CoreBluetooth data package lost when sending via withoutResponse


On iOS some data packets are lost via BLE.

On a characteristic we have the type .withoutResponse we check of course for canSendWriteWithoutResponse and func peripheralIsReady(toSendWriteWithoutResponse peripheral: CBPeripheral). This is also stated in the documentation.

On the other hand, if you specify the write type as CBCharacteristicWriteType.withoutResponse, Core Bluetooth attempts to write the value but doesn't guarantee success. If the write doesn't succeed in this case, you aren't notified and you don't receive an error indicating the cause of the failure.

Anyone have an idea how I can fix this without switching to withResponse ?


Solution

  • BLE is a distributed protocol. It is always possible to lose data. The only way you can ensure that you haven't lost data is to receive some notification back that the data was received correctly (often called an ACK for Acknowledge). The standard BLE way to achieve this is with responses. But you're free to implement your own ACK scheme if you don't want to use the standard one.

    As an example, you can create a "confirmation" characteristic in your peripheral that your central subscribes to. When you send a write, you would wait until you receive a notification from that characteristic. If you don't see a notification after some timeout, the write may have been lost. This re-implements the standard write-with-response system at a higher layer.

    Several of the BLE protocols I work on are actually serial protocols (we write to a characteristic, and read responses from the same characteristic). We often implement the ACK directly into the serial protocol (for example, returning <msgid>OK) without needing a BLE write-response.

    Another solution is to write to the characteristic, and then read from the characteristic to see if it's updated, provided the characteristic is symmetric in that way (many aren't). I am fairly certain that there's no write-caching that would bite you here, since BLE reads and writes often aren't symmetric, but you should double-check that before relying on it. (See the Core Bluetooth WWDC videos from 2019 and 2017.)

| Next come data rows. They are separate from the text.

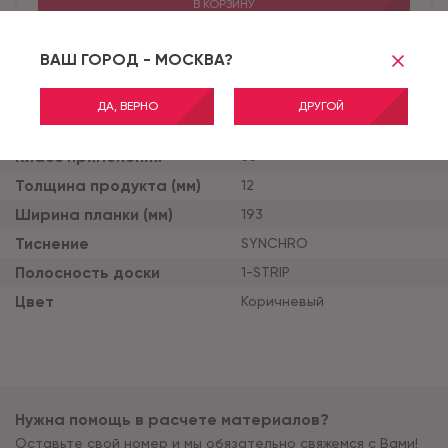
В КОРЗИНУ
ВАШ ГОРОД - МОСКВА?
Бренд
EGGER PRO
ДА, ВЕРНО
ДРУГОЙ
Коллекция
12/33 CLASSIC 2023+
Класс применения
33
Толщина продукта (мм)
12
Ширина планки (мм)
193
Тиснение
SYNCHRO
Полосность доски
1-STRIP
Цвет
Коричневый
Нужна помощь в расчете материалов?
Оставьте свой номер и мы обязательно свяжемся с Вами!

    As with all distributed systems, it's also never possible to know that data was lost. It's possible that the data arrived, and that the response was lost. This is the nature of distributed protocols, and just has to be figured into the system. This is why it's possible to build a system that will deliver a message at least once (provided that delivery is ever possible), or a system that will deliver a message at most once, but it's impossible to build a system that will deliver a message exactly once.

    If you have no control over your peripheral, and it doesn't provide any error detection mechanisms, then there's nothing you can do on the central (phone) side. You have to have some cooperation from both sides to build a fault-tolerant distributed protocol.